Le Secrétaire d’État des États-Unis, Rex Tillerson, va semble-t-il lever les conditions liées aux droits humains auxquelles était soumise une vente d’armes à Bahreïn, alors que ce pays exerce une répression contre les dissidents et participe à la coalition menée par l’Arabie saoudite qui a bombardé des milliers de civils au Yémen. Le Yémen est l’un des six pays à majorité musulmane visés par la version remaniée du décret de Donald Trump portant sur l’interdiction d’entrer sur le territoire des États-Unis.

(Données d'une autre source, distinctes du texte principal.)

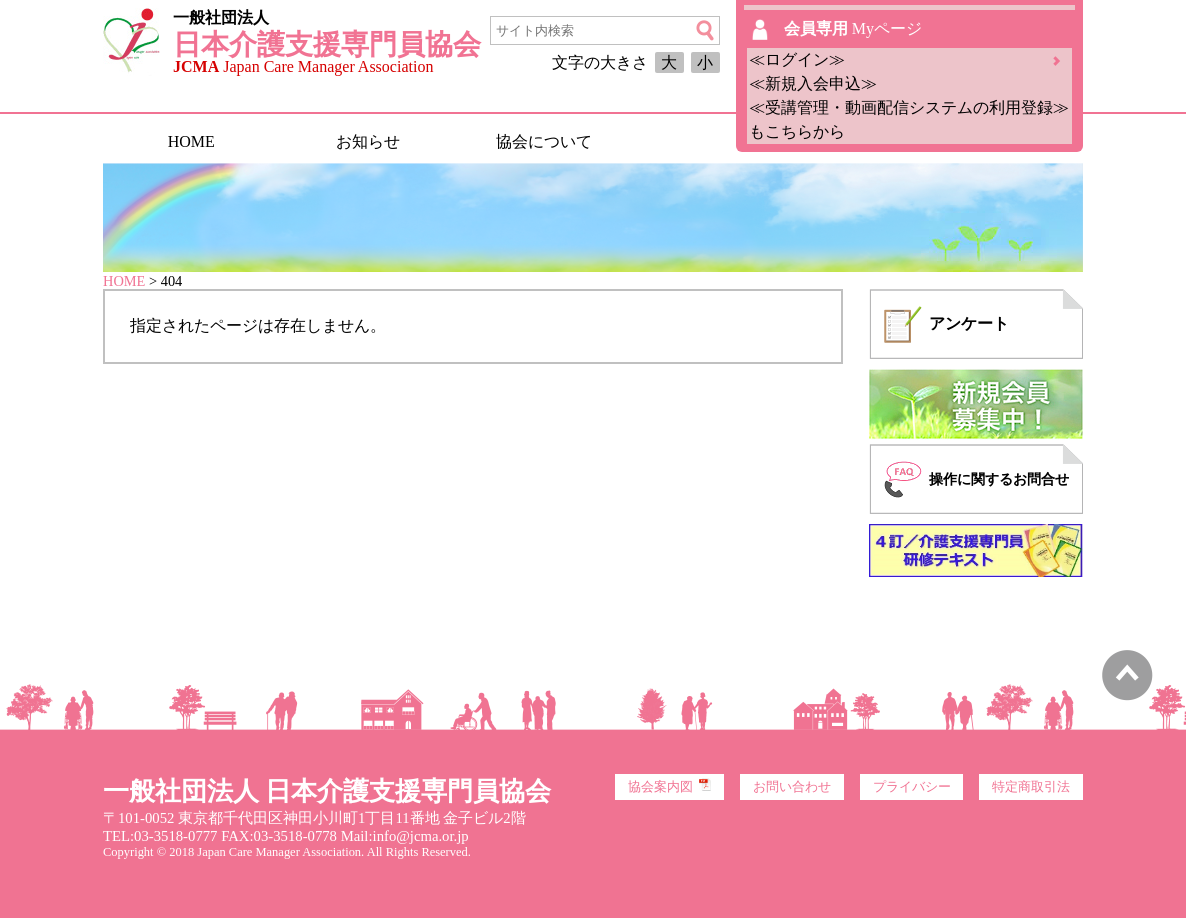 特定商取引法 (1031, 787)
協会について (544, 141)
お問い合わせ (792, 787)
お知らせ (368, 141)
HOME (191, 141)
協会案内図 (670, 786)
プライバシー (912, 787)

Réagissant à cette information, Sunjeev Bery, directeur du travail de plaidoyer à la section américaine d’Amnesty International, a déclaré :

« Alors que Bahreïn se procure des armes auprès des États-Unis, le gouvernement bahreïnite réduit au silence sur son territoire les voix critiques et participe à une coalition militaire qui bombarde des civils au Yémen. Cet accord transmet un dangereux message à Bahreïn et à tous les autres pays responsables de graves violations des droits humains. Il est particulièrement désolant de voir les États-Unis armer des gouvernements tout en empêchant ceux qui fuient les violences d’entrer sur leur territoire. Ces accords risquent de rendre les États-Unis complices de crimes de guerre, et de dissuader d’autres pays, tels que l’Arabie saoudite, de régler le problème de leur propre bilan en matière de droits humains. »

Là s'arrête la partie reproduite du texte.